12.

Of course, looking back I can see that the trouble started on Tuesday at around . . . one o’clock, I’d say.

I could ask myself, innocent flower that I am, why I spent so much time making myself pretty, creaming and gelling and spraying and powdering. Why I put on a dress, and then changed into trousers, and then back into a dress again, and why I made sure to have smooth skin and bare arms and red lips that day.

Yes, Mathilde, why?

 

Tyranny. The tyranny of the embittered. I was pretty because I was cheerful, and I was cheerful because I was happy. It didn’t actually matter that much that my guardian angel was a man (as far as I knew) (a guy, Pauline had repeated; “a guy found your bag in the bar where you’d been”); you could have told me an old lady had found it, or the runtiest little weakling, and I’d have gotten ready with the same care. It wasn’t him I was honoring by going into the city in a short little skirt; it was life. Life and its rare goodness, and the spring, and reunions. I was pretty because I was grateful.

 

Mathilde . . .

Okay—fine, yes, I was also pretty because it was a date. Made over the telephone, yes, and self-serving, yes, but serendipitous.

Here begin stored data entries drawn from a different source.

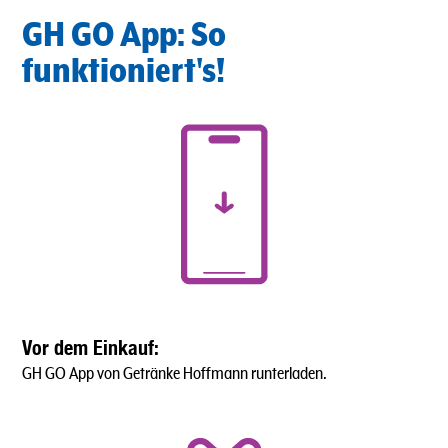
GH GO App: So
funktioniert's!
Vor dem Einkauf:
GH GO App von Getränke Hoffmann runterladen.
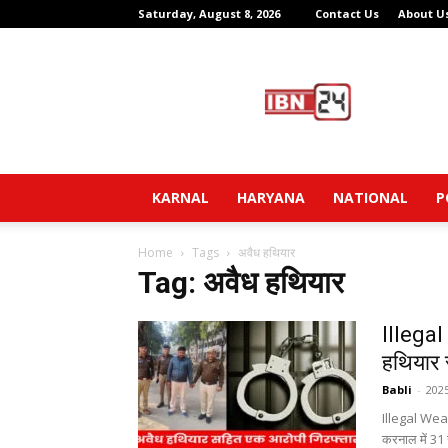
Saturday, August 8, 2026
Contact Us
About U
IBN24
News
Network
KARNAL
HARYANA
NATIONAL
P
Home
Tags
अवैध हथियार
Tag: अवैध हथियार
Illega
हथियार 
Babli
-
202
Illegal We
करनाल में 31 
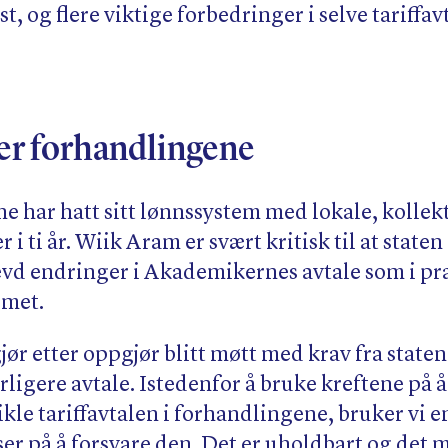
t, og flere viktige forbedringer i selve tariffavt
er forhandlingene
 har hatt sitt lønnssystem med lokale, kollek
i ti år. Wiik Aram er svært kritisk til at staten 
evd endringer i Akademikernes avtale som i pra
emet.
jør etter oppgjør blitt møtt med krav fra staten
årligere avtale. Istedenfor å bruke kreftene på 
ikle tariffavtalen i forhandlingene, bruker vi
ser på å forsvare den. Det er uholdbart og det 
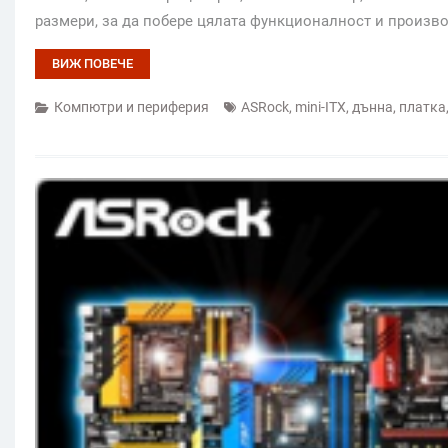
размери, за да побере цялата функционалност и произв
ВИЖ ПОВЕЧЕ
Компютри и периферия
ASRock
,
mini-ITX
,
дънна
,
платка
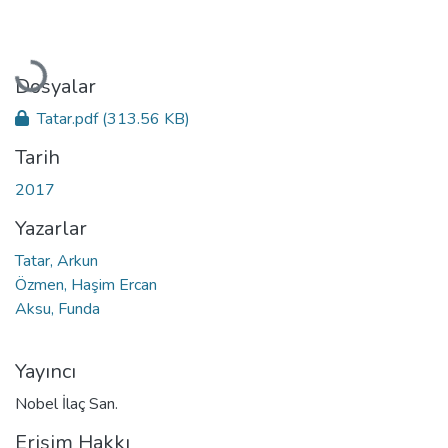
Yükleniyor...
Dosyalar
Tatar.pdf
(313.56 KB)
Tarih
2017
Yazarlar
Tatar, Arkun
Özmen, Haşim Ercan
Aksu, Funda
Yayıncı
Nobel İlaç San.
Erişim Hakkı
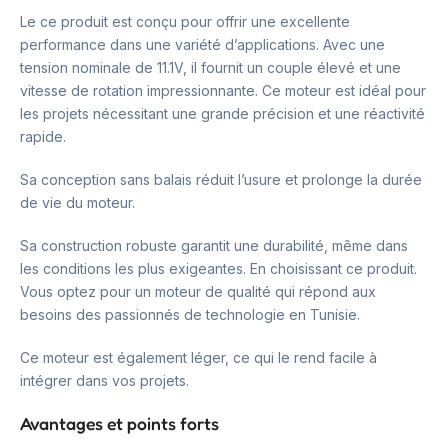
Le ce produit est conçu pour offrir une excellente
performance dans une variété d’applications. Avec une
tension nominale de 11.1V, il fournit un couple élevé et une
vitesse de rotation impressionnante. Ce moteur est idéal pour
les projets nécessitant une grande précision et une réactivité
rapide.
Sa conception sans balais réduit l’usure et prolonge la durée
de vie du moteur.
Sa construction robuste garantit une durabilité, même dans
les conditions les plus exigeantes. En choisissant ce produit.
Vous optez pour un moteur de qualité qui répond aux
besoins des passionnés de technologie en Tunisie.
Ce moteur est également léger, ce qui le rend facile à
intégrer dans vos projets.
Avantages et points forts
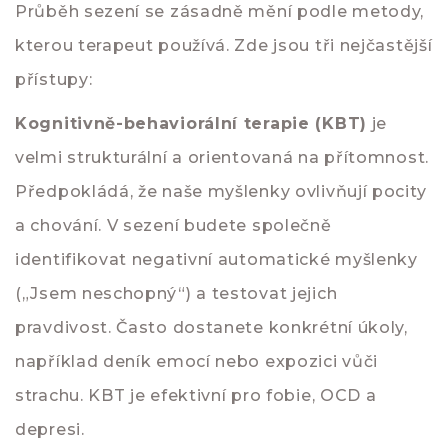
Průběh sezení se zásadně mění podle metody,
kterou terapeut používá. Zde jsou tři nejčastější
přístupy:
Kognitivně-behaviorální terapie (KBT)
je
velmi strukturální a orientovaná na přítomnost.
Předpokládá, že naše myšlenky ovlivňují pocity
a chování. V sezení budete společně
identifikovat negativní automatické myšlenky
(„Jsem neschopný“) a testovat jejich
pravdivost. Často dostanete konkrétní úkoly,
například deník emocí nebo expozici vůči
strachu. KBT je efektivní pro fobie, OCD a
depresi.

It was a date that had fallen out of the sky, with a human being who was immediately desirable—a date in Paris, near the huge fairy-tale hall built by Emperor Napoleon I, at teatime, for reasons of integrity.

I was pretty because it was a hell of a lot more exciting than some online date; I mean, shit!

There, now you know everything, Doctor.

 

I stopped to buy flowers near the Parc Monceau. I put them in my bike basket and made up for the delay by pedaling faster.

 

A bunch of pink peonies for the stranger who had put me back on track.